After President Bill Clinton signed welfare reform into law, the number of single mothers working increased, child poverty decreased, and the number of families on the welfare rolls fell. This represented a marked improvement over the old status quo.
Despite the vast improvement TANF represents over the old system in terms of helping people tap into their unique gifts and talents to find purpose and contribute, the program leaves opportunity on the table.
It requires states to engage only half of the adult beneficiaries of the program in employment or other self-improvement activities, such as looking for work, attending school, job training or volunteering. And under current policy, states are allowed to reduce the minimum engagement requirement even further. As a result, 20 states have an adjusted minimum work participation rate standard of zero, meaning they are not engaging welfare recipients in work or work-preparation activities.
Such low expectations send the wrong message – to both state administrators running the program as well as beneficiaries – that those currently stuck in poverty are destined to stay there.
Instead, people need opportunities to learn, contribute and pursue success. Someone’s situation at birth should not dictate their outcome for life. Yet today in America, we see it happening time and time again – the poverty trap.

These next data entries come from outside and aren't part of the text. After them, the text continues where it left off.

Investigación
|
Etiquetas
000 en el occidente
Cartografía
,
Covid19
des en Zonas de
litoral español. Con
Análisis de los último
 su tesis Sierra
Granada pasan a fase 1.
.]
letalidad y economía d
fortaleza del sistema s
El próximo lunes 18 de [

Over the last several years, TANF has been routinely extended in appropriations bills, with little to no debate about how to improve it. With the current TANF authorization expiring at the end of June, Congress should take advantage of the opportunity to innovate and strengthen the program, with a renewed focus on helping those who are in temporary need of assistance begin to transition off of welfare and back into the workforce where they can find meaning and purpose.
That is exactly what the Jobs and Opportunity with Benefits and Services (JOBS) for Success Act, recently introduced by Rep. Kevin Brady (R-Texas) and Sen. Steve Daines (R-Mont.) would do.
The bill would ensure that all work-eligible beneficiaries have a job or, with the help of a case manager, are looking for a job, have enrolled in school or job training, or are volunteering with a community service organization, to give back in some way. Beneficiaries would meet short- and long-term goals based on their individualized opportunity plans built around their skills and education. States would be required to allocate higher percentages of the federal funding they receive for core work-support services for beneficiaries.
Additionally, the Brady-Daines proposal would improve accountability by requiring regular report cards on how effectively states are administering their programs. But most importantly, the JOBS for Success Act puts the focus back where is should be: helping beneficiaries leave with the tools they need to learn, contribute and pursue success.
The JOBS for Success Act respects the dignity of people and believes in their potential. It would be an important step in the right direction for just one of the nearly 100 federal welfare programs, in reducing poverty to only a temporary situation for individuals and not a life-long sentence.